> [Prompt]
From the first line to the last, print the records exactly.

• • • • • • •

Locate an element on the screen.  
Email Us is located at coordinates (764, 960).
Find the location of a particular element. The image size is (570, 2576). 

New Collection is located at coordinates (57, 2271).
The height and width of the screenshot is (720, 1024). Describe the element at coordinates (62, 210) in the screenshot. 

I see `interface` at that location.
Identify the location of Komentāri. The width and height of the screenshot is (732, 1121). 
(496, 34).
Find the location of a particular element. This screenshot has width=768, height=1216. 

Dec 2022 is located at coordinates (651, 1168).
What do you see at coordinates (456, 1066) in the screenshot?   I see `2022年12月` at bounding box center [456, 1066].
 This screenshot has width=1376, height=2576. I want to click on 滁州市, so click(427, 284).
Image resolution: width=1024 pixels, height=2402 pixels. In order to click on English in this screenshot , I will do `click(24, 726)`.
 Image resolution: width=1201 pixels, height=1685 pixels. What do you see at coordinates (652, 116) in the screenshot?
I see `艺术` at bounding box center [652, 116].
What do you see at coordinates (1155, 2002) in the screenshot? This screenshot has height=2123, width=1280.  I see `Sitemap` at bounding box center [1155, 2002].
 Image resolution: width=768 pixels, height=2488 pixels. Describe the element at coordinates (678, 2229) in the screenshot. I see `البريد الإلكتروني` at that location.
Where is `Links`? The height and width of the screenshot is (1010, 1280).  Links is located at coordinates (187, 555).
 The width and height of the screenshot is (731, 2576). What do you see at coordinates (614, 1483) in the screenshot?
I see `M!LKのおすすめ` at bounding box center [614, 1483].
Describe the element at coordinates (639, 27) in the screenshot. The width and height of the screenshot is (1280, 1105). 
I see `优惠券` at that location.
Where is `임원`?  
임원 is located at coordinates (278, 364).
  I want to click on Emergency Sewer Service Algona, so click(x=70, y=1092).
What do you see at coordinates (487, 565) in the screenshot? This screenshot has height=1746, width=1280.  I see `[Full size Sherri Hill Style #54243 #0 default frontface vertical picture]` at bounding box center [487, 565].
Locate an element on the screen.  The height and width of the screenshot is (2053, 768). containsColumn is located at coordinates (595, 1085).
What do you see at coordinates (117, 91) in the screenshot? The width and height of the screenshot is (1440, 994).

• • • • • • •

> [Output for this task]
Locate an element on the screen.  
Email Us is located at coordinates (764, 960).
Find the location of a particular element. The image size is (570, 2576). 

New Collection is located at coordinates (57, 2271).
The height and width of the screenshot is (720, 1024). Describe the element at coordinates (62, 210) in the screenshot. 

I see `interface` at that location.
Identify the location of Komentāri. The width and height of the screenshot is (732, 1121). 
(496, 34).
Find the location of a particular element. This screenshot has width=768, height=1216. 

Dec 2022 is located at coordinates (651, 1168).
What do you see at coordinates (456, 1066) in the screenshot?   I see `2022年12月` at bounding box center [456, 1066].
 This screenshot has width=1376, height=2576. I want to click on 滁州市, so click(427, 284).
Image resolution: width=1024 pixels, height=2402 pixels. In order to click on English in this screenshot , I will do `click(24, 726)`.
 Image resolution: width=1201 pixels, height=1685 pixels. What do you see at coordinates (652, 116) in the screenshot?
I see `艺术` at bounding box center [652, 116].
What do you see at coordinates (1155, 2002) in the screenshot? This screenshot has height=2123, width=1280.  I see `Sitemap` at bounding box center [1155, 2002].
 Image resolution: width=768 pixels, height=2488 pixels. Describe the element at coordinates (678, 2229) in the screenshot. I see `البريد الإلكتروني` at that location.
Where is `Links`? The height and width of the screenshot is (1010, 1280).  Links is located at coordinates (187, 555).
 The width and height of the screenshot is (731, 2576). What do you see at coordinates (614, 1483) in the screenshot?
I see `M!LKのおすすめ` at bounding box center [614, 1483].
Describe the element at coordinates (639, 27) in the screenshot. The width and height of the screenshot is (1280, 1105). 
I see `优惠券` at that location.
Where is `임원`?  
임원 is located at coordinates (278, 364).
  I want to click on Emergency Sewer Service Algona, so click(x=70, y=1092).
What do you see at coordinates (487, 565) in the screenshot? This screenshot has height=1746, width=1280.  I see `[Full size Sherri Hill Style #54243 #0 default frontface vertical picture]` at bounding box center [487, 565].
Locate an element on the screen.  The height and width of the screenshot is (2053, 768). containsColumn is located at coordinates (595, 1085).
What do you see at coordinates (117, 91) in the screenshot? The width and height of the screenshot is (1440, 994).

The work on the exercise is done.